MM: Es gibt einen Punkt in Ihrem Buch, mit dem ich nicht d’accord gehe. Sie bezeichnen den Innenminister als überfordert. Ist es nicht so, dass Herbert Kickl der Chefideologe, der Stippenzieher, und als solcher unantastbar ist.

Misik: Auch Kickl macht das, was er sein will, nämlich der Unruhestifter, der durch irrwitzige Forderungen die Unique Selling Proposition der FPÖ hervorkehrt, was gar nicht so einfach ist, nachdem ihnen die ÖVP die Hälfte des Wahlprogramms geklaut hat, hervorragend. Das hat schon eine Professionalität. Auf der anderen Seite führt er ein schwieriges Ministerium, und da ist er nicht erfolgreich, da misslingen ihm die Dinge dauernd. Den BVT so zu zerschlagen, dass es eine Staatsaffäre wird, und einen parlamentarischen Untersuchungsausschuss am Hals zu haben, da gehört was dazu.

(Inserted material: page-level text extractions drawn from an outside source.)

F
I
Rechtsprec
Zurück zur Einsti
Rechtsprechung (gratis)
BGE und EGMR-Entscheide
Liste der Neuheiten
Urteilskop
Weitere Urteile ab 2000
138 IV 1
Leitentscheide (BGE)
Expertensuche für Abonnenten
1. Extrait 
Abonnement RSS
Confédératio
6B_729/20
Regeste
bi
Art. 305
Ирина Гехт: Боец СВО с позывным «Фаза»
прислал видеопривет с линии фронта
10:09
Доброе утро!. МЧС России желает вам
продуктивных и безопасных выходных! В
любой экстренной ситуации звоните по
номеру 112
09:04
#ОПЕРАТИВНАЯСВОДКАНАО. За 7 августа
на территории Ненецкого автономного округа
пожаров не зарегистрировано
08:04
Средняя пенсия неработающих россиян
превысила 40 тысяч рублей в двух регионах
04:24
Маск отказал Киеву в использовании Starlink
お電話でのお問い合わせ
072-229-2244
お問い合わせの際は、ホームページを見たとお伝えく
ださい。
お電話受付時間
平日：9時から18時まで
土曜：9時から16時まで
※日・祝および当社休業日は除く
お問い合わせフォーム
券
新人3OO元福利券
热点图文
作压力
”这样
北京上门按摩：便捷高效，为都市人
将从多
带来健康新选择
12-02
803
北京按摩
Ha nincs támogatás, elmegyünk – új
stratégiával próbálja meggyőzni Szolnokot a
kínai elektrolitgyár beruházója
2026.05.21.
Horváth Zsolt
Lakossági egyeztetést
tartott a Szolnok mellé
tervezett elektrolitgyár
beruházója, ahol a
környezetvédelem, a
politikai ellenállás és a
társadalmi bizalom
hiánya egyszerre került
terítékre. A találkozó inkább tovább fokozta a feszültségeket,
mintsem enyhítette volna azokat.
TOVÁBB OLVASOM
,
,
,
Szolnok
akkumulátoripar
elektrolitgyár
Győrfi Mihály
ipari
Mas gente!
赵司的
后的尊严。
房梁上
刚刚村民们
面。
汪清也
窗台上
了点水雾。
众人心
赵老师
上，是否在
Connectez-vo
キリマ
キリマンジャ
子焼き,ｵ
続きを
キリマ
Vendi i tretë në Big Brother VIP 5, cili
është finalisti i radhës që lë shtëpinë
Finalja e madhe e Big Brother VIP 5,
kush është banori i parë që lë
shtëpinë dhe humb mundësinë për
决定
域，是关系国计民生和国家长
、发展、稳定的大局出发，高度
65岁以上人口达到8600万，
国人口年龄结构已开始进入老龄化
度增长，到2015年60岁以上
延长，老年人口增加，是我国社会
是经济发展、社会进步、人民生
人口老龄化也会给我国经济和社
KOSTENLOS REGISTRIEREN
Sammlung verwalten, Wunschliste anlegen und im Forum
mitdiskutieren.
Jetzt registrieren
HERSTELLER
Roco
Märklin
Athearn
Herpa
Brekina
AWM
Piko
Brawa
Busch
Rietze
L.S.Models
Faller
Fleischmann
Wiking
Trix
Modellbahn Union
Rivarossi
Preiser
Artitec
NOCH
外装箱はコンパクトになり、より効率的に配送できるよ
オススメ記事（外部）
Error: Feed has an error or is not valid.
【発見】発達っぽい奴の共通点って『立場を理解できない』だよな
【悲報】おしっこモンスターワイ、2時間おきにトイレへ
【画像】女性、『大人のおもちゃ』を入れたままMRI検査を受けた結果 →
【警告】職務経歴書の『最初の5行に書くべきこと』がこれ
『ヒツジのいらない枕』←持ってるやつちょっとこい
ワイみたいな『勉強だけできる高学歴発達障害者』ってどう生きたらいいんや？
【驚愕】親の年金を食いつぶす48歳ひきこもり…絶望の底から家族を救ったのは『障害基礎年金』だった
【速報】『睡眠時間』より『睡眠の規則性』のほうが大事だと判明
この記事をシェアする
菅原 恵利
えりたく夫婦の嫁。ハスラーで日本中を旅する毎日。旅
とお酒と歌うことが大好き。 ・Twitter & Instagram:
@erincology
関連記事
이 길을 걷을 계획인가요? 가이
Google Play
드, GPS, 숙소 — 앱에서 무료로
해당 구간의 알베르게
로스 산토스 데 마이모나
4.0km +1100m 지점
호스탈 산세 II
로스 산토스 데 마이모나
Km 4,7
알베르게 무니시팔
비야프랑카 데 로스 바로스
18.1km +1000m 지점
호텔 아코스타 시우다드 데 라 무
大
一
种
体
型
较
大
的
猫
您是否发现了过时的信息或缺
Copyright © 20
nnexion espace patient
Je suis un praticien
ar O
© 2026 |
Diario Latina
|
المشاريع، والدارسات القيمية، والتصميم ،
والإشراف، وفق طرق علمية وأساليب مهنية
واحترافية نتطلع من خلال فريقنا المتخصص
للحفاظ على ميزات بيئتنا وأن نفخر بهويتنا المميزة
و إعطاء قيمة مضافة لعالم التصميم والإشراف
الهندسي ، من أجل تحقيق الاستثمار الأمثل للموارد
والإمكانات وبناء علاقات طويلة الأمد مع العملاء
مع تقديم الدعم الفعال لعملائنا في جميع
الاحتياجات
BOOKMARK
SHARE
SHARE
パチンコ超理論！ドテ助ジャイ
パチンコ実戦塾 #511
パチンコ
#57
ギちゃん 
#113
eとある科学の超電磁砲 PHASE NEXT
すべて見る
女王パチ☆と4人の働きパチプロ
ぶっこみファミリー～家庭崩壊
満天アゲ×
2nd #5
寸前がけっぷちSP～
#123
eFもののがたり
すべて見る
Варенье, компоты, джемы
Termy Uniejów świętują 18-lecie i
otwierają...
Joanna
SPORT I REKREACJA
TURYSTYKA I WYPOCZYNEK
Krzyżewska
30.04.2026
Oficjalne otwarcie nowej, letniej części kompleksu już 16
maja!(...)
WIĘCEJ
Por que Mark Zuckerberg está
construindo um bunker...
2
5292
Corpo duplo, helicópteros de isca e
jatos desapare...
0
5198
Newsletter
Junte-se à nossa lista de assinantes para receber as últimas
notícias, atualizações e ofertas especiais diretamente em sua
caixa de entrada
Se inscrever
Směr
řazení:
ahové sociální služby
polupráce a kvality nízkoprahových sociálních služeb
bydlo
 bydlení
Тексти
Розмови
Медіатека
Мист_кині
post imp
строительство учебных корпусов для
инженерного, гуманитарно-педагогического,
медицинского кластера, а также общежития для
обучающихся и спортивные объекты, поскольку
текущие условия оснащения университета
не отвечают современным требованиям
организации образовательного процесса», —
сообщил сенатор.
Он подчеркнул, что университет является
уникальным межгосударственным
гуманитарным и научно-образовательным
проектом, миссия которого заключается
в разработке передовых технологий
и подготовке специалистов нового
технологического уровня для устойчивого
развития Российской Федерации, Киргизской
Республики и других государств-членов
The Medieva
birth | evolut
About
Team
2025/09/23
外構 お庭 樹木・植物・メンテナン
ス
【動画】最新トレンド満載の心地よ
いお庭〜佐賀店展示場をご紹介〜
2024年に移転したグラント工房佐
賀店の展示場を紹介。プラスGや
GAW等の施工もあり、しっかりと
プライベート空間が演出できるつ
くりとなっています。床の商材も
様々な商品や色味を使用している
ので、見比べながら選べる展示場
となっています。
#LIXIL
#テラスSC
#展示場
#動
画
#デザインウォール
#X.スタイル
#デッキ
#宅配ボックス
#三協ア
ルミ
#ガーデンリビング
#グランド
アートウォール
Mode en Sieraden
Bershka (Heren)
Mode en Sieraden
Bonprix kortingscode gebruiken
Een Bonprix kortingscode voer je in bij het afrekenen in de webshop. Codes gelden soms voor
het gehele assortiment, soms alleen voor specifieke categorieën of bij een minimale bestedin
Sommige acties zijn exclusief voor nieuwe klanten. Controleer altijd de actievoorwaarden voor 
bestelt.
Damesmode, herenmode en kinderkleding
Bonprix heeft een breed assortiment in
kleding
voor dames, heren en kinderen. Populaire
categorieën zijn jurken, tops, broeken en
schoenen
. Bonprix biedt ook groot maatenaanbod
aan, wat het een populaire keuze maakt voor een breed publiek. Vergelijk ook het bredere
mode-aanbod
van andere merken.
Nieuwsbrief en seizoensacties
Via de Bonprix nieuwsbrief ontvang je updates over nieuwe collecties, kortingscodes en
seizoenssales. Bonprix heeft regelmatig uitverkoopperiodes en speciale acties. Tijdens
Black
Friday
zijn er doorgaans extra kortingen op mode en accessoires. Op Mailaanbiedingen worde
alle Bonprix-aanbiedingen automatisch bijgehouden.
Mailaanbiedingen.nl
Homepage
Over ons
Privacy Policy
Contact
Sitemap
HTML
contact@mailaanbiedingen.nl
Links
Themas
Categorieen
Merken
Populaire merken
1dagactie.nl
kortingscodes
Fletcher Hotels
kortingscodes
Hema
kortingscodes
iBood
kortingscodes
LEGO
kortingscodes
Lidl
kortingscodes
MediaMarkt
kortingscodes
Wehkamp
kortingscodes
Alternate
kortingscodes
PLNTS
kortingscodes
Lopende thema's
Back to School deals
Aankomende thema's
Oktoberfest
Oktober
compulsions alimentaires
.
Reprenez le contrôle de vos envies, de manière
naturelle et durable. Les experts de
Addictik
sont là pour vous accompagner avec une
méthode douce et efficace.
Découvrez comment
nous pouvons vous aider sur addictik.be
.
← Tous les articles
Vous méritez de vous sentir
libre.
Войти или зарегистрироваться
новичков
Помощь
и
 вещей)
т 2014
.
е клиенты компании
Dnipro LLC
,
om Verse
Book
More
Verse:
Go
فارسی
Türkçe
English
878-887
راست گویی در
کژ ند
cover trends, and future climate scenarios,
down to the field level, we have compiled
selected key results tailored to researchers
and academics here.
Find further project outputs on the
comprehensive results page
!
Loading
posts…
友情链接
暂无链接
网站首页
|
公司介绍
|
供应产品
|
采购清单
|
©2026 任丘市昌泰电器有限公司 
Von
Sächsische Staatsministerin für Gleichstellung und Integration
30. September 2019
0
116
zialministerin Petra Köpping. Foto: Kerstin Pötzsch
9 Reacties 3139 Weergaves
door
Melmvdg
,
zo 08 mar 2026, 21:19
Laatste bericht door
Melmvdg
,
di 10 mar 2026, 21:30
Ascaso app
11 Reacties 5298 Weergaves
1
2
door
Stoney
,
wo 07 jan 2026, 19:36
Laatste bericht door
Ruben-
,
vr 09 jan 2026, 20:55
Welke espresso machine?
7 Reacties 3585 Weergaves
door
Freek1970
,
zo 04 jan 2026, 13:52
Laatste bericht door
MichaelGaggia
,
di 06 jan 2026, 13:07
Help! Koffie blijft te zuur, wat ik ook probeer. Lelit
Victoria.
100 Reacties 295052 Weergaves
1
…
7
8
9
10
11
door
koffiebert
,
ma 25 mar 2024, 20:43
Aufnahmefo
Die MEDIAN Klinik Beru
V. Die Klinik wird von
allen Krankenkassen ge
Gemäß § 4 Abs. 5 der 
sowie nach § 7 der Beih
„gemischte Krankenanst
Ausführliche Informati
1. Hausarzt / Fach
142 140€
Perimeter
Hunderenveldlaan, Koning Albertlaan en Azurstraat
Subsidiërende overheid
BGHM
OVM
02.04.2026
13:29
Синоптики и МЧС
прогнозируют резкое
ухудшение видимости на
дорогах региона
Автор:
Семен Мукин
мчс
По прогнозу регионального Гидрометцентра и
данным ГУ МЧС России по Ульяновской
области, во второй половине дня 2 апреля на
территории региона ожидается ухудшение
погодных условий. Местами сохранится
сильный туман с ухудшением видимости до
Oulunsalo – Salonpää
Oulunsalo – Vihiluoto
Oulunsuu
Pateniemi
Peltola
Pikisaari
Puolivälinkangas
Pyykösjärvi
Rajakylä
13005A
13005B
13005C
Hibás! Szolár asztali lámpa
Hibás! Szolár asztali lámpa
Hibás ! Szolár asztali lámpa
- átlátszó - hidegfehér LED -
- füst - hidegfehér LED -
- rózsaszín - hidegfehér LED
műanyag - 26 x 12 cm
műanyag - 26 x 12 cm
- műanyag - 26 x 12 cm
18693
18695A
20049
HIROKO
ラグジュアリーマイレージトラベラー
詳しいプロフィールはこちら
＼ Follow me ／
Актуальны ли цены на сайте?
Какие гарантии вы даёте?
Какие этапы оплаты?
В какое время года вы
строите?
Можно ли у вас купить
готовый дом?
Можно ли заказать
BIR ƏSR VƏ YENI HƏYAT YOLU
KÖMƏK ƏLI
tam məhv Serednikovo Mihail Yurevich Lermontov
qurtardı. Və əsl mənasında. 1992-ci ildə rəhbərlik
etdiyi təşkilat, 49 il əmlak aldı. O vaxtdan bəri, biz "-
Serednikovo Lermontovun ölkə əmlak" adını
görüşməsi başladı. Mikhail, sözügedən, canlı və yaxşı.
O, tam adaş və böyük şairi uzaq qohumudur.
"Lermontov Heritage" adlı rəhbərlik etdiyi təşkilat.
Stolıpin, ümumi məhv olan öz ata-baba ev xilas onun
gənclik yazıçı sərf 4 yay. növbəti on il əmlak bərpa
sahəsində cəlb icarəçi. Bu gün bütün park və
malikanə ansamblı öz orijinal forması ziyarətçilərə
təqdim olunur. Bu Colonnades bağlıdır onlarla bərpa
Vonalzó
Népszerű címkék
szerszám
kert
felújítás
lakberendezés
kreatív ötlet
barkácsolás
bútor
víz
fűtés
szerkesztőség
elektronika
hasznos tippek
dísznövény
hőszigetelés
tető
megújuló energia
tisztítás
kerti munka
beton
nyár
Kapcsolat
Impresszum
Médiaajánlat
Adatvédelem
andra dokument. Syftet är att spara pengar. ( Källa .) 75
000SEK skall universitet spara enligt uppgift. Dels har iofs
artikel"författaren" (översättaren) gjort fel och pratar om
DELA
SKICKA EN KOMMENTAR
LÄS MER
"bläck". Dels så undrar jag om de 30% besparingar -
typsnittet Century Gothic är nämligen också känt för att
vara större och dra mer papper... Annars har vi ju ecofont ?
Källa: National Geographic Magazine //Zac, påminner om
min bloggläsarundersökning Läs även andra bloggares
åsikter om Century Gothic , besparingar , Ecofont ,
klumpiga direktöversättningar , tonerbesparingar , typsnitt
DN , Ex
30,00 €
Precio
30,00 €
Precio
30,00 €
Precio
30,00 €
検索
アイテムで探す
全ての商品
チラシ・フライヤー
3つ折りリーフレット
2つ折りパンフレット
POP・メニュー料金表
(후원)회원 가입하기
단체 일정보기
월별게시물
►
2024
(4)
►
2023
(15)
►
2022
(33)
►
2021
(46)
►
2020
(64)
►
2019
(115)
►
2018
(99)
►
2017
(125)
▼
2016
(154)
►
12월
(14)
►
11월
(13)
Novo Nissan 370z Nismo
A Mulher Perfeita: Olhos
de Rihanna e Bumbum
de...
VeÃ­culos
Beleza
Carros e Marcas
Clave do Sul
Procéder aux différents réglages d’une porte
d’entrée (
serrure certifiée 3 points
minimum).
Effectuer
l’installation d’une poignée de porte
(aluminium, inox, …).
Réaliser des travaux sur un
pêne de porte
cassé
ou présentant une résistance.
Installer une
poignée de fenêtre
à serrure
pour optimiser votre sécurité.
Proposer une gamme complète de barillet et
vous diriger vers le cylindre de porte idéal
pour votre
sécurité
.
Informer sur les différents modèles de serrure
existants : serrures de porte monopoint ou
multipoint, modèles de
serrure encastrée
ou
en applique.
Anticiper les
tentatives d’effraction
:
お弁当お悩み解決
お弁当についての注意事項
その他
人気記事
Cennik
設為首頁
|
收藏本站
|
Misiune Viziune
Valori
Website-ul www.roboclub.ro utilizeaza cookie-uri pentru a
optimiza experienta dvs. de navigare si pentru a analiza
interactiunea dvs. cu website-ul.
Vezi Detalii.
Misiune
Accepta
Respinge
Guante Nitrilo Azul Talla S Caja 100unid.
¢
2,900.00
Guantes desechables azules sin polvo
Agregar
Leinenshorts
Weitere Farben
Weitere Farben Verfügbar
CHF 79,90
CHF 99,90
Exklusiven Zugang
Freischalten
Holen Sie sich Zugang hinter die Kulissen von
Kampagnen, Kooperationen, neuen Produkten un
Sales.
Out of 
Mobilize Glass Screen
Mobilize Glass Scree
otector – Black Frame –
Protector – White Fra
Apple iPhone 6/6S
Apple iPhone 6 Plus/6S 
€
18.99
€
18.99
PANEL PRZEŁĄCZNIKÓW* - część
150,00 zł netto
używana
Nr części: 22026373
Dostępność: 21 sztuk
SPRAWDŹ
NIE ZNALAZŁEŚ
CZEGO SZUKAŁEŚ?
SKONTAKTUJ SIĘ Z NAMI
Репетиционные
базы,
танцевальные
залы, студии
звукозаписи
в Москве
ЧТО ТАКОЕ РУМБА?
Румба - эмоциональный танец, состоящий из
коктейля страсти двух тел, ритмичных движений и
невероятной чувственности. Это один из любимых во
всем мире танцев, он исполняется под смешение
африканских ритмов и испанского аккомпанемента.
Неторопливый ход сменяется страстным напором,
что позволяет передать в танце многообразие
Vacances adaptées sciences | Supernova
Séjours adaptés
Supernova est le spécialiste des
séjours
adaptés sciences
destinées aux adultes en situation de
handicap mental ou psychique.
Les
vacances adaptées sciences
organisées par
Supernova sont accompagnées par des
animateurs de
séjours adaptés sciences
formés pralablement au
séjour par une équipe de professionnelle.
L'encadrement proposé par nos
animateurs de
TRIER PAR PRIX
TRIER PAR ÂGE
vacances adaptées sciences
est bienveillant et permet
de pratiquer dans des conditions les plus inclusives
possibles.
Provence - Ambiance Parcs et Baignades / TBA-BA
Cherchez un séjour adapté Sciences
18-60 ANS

MM: Was wurde eigentlich aus der SPÖ?

Misik: Die SPÖ hat kurzfristige und langfristige Probleme. Das kurzfristige ist, dass sie aus der Regierung in die Opposition gekommen ist, was immer schwierig ist, weil du Politiker hast, die geschult sind, Regierungsarbeit zu machen, Ministerien zu administrieren, und die nicht die Rolle des angriffigen Underdogs positiv übernehmen. Das braucht eine Zeit, sich darauf einzustellen. Das langfristige Problem der SPÖ ist, dass ihre Anhängerschaft in zwei Milieus zerfallen ist, die früher eine Allianz waren: die unteren Mittelschichten, die ehemalige Arbeiterklasse, und die urbanen, liberalen Bürgerlichen. Aufgrund dessen hat sich auch eine Art Fraktionskampf entwickelt, auf der einen Seite die Vorstadt-, die Proletariats-Sozialdemokraten, auf den anderen die moderne Sozialdemokratie – sehr sehr versimpelt gesagt. Derartige Fraktionskämpfe werden zu Machtkämpfen, da werde Wunden geschlagen, bis sich am Ende alle gegenseitig hassen. Das gärt in der SPÖ schon länger, und das alles zusammen führt zu dem Zustand, in dem die SPÖ zurzeit ist. Dazu kann man negativ sagen, das ist die Abwärtsspirale aus der es kein Entrinnen mehr gibt, oder positiv, das ist eine andere Lage: Es gibt eine neue Vorsitzende, einen neuen Wiener Bürgermeister, der nächstes Jahr lebenswichtige Wahlen zu schlagen hat, man wird sich also zunehmend zusammenraufen. Man wird sehen, man weiß es nicht. Es ist zu früh, um da jetzt Prognosen abzugeben.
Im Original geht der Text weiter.